Biological network dynamics: Poincaré-Lindstedt series and the effect of delays
Renato Calleja, Pablo Padilla-Longoria, Edgar Rodríguez-Mendieta
TL;DR
This work analyzes Hopf bifurcation in a two-delay, non-diffusive Gierer–Meinhardt activator–inhibitor system modeled as a delay differential equation. It proves the existence of a Poincaré–Lindstedt series to all orders by framing the problem in Fourier–Taylor form, yielding explicit linear recurrences for the-series coefficients and enabling implementation via automatic differentiation. The PL series serves as an efficient initial guess for a collocation-based Newton solver, and together with pseudo-arclength continuation the authors compute and continue branches of periodic solutions across delays.

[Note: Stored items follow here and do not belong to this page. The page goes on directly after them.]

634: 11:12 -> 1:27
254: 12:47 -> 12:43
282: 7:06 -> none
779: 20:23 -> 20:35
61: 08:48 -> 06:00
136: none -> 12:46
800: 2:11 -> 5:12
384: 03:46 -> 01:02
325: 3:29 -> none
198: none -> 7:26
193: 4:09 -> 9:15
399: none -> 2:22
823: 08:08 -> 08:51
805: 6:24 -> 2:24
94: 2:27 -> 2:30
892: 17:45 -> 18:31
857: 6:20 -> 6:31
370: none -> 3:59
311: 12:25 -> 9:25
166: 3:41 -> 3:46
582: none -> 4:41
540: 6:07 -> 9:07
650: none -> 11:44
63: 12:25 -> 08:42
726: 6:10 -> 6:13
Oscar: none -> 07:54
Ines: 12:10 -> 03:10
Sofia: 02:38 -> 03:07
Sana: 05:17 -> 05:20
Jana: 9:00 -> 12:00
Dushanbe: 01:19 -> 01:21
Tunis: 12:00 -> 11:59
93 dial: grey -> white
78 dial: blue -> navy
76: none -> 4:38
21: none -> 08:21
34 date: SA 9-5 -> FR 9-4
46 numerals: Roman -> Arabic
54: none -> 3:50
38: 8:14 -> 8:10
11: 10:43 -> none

The approach provides a practical framework for analytic and numerical tracking of delay-induced periodic dynamics in biological networks, with potential extensions to diffusion terms.
Abstract
This paper focuses on the Hopf bifurcation in an activator-inhibitor system without diffusion which can be modeled as a delay differential equation. The main result of this paper is the existence of the Poincaré-Lindstedt series to all orders for the bifurcating periodic solutions. The model has a non-linearity which is non-polynomial, and yet this allows us to exploit the use of Fourier-Taylor series to develop order-by-order calculations that lead to linear recurrence equations for the coefficients of the Poincaré-Lindstedt series. As applications, we implement the computation of the coefficients of these series for any finite order, and use a pseudo-arclength continuation to compute branches of periodic solutions.